When I heard that the Burmese authorities had arrested Aung San Suu Kyi for the umpteenth time, I almost felt sorry for those hapless generals. It was only a momentary sensation, mind you, but it helped to flag up the dilemma both sides are facing in this absurd confrontation. Aung San Suu Kyi is one of the few truly good people living today, a virtuous woman who practises Mahatma Gandhi's policy of passive resistance and in so doing represents the democratic aspirations of her fellow Burmese citizens.

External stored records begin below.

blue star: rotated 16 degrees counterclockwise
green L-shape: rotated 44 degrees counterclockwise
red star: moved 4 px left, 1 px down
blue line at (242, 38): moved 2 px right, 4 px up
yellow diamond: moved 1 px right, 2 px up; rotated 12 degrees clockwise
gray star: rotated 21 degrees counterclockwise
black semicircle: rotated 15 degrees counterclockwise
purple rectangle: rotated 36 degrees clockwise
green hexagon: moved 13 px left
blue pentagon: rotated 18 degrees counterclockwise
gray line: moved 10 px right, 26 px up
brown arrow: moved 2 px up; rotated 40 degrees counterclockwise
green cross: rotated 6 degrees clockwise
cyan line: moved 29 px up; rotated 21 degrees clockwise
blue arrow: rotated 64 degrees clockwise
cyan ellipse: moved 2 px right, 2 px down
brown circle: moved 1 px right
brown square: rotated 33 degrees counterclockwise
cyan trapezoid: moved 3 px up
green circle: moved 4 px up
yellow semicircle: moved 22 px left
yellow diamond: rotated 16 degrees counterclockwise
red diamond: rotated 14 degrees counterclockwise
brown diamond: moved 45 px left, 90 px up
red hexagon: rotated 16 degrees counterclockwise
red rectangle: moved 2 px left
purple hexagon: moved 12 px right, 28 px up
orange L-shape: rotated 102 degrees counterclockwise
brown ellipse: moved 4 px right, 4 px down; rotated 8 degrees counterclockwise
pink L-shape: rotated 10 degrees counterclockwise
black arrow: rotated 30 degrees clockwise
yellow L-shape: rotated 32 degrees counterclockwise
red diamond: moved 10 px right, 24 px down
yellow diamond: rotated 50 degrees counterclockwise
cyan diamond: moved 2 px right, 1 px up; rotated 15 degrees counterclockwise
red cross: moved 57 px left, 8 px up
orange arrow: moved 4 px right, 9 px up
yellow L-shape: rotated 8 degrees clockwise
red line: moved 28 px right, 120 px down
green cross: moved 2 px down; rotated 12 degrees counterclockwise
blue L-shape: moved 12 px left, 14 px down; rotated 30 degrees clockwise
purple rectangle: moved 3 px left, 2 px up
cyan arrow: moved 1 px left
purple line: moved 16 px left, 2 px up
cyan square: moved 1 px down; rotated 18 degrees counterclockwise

Her persecutors are a vicious bunch of unelected soldiers who have turned this beautiful country into a living hell. Burma - or Myanmar - is isolated from the rest of the world and its people have been repressed for far too many years. Apart from the brave Buddhist priests who risked their lives to highlight the country's plight a year or so ago, this slight, saintly 63-year-old woman remains their best hope of salvation. The generals may have silenced her for the time being, but, make no mistake, in her case, stone walls do not a prison make, nor iron bars a cage.
The reason for Aung San Suu Kyi's confinement in the grisly Insein jail in Rangoon is ridiculous. A deluded US war veteran called John Yettaw swam across the lake beside her compound and demanded from his unwilling host some kind of absolution for his role in Vietnam and the more recent death of his son. He probably meant well, more likely than not he is suffering from post traumatic stress syndrome, but whatever the reason for his crazy actions, he broke the terms of Aung San Suu Kyi's house arrest and so she has to pay the penalty.
Yettaw is neither better nor worse than any number of groupies who want to get close to the object of their obsession, but his unexpected watery appearance gave the generals the pretext that they needed to keep her in check. Aung San Suu Kyi's house arrest was due to be reviewed this week, but now she is facing criminal charges - a good outcome for her jailers if they want to ensure her silence ahead of next year's elections.
They can't afford to allow her to return to public life because they know that while she is a beacon of hope they symbolise nothing but despair.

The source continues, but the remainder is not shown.